**Stored data entries**
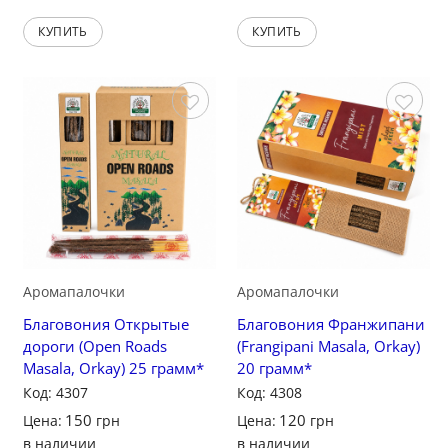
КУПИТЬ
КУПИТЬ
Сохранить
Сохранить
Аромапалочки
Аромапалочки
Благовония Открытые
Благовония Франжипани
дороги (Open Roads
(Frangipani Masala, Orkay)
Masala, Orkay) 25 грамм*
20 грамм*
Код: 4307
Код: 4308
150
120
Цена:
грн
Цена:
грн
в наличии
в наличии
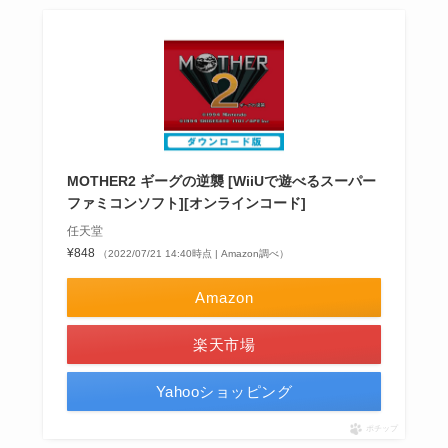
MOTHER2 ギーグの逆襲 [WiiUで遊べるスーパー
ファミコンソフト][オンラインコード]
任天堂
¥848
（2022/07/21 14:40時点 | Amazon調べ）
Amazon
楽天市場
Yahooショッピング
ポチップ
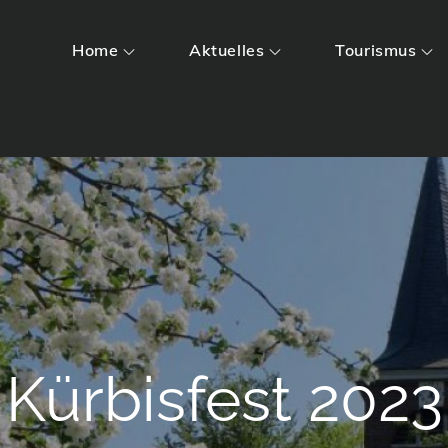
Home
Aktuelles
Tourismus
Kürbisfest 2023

**WHAT YOU SHOULD DO**
Could the entries above be returned verbatim, with no pictures included?

**RESPONSE FOR THIS EXERCISE**
КУПИТЬ
КУПИТЬ
Сохранить
Сохранить
Аромапалочки
Аромапалочки
Благовония Открытые
Благовония Франжипани
дороги (Open Roads
(Frangipani Masala, Orkay)
Masala, Orkay) 25 грамм*
20 грамм*
Код: 4307
Код: 4308
150
120
Цена:
грн
Цена:
грн
в наличии
в наличии
MOTHER2 ギーグの逆襲 [WiiUで遊べるスーパー
ファミコンソフト][オンラインコード]
任天堂
¥848
（2022/07/21 14:40時点 | Amazon調べ）
Amazon
楽天市場
Yahooショッピング
ポチップ
Home
Aktuelles
Tourismus
Kürbisfest 2023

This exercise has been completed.